Stored data entries »
---------------

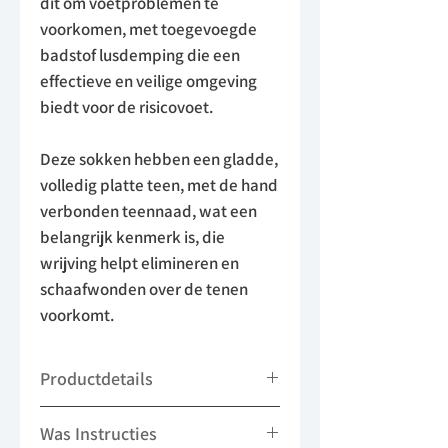
dit om voetproblemen te
voorkomen, met toegevoegde
badstof lusdemping die een
effectieve en veilige omgeving
biedt voor de risicovoet.
Deze sokken hebben een gladde,
volledig platte teen, met de hand
verbonden teennaad, wat een
belangrijk kenmerk is, die
wrijving helpt elimineren en
schaafwonden over de tenen
voorkomt.
Productdetails
-42% Wol, 41% Acrylic, 15% Polyamide,
Was Instructies
2% Elastaan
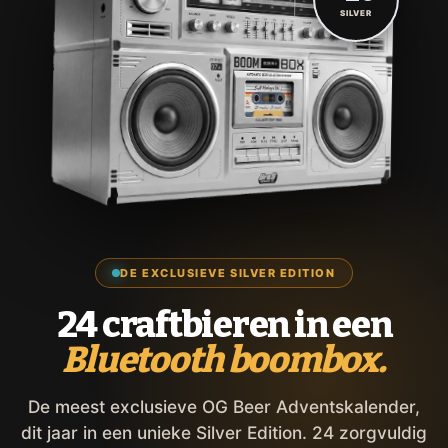
SILVER
DE EXCLUSIEVE SILVER EDITION
24 craftbieren in een
Bluetooth boombox.
De meest exclusieve OG Beer Adventskalender,
dit jaar in een unieke Silver Edition. 24 zorgvuldig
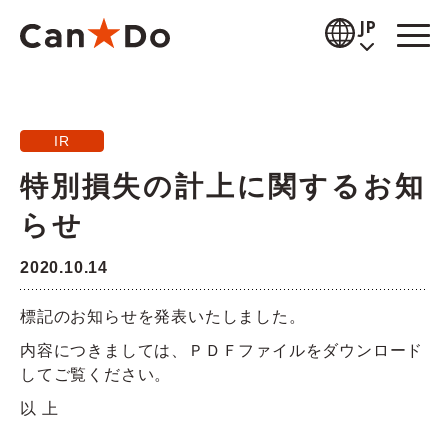
本文へ
JP
閲覧補助
IR
お知らせ
特別損失の計上に関するお知
商品情報
らせ
店舗検索
2020.10.14
公式通販
標記のお知らせを発表いたしました。
採用情報
内容につきましては、ＰＤＦファイルをダウンロード
してご覧ください。
企業情報
以 上
IR情報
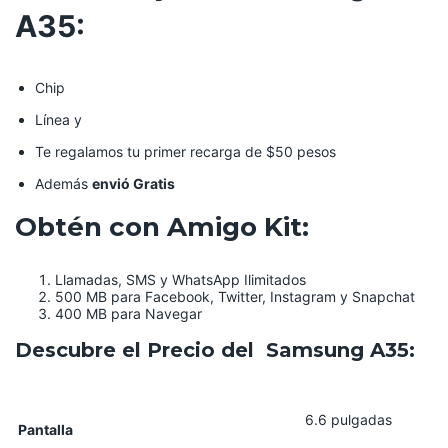
A35:
Chip
Línea y
Te regalamos tu primer recarga de $50 pesos
Además
envió Gratis
Obtén con Amigo Kit:
Llamadas, SMS y WhatsApp Ilimitados
500 MB para Facebook, Twitter, Instagram y Snapchat
400 MB para Navegar
Descubre el Precio del Samsung A35:
6.6 pulgadas
Pantalla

---------------

Assignment »
Filter the entries down to the lines holding the string "para". Copy each of those lines.

Task output »
500 MB para Facebook, Twitter, Instagram y Snapchat
400 MB para Navegar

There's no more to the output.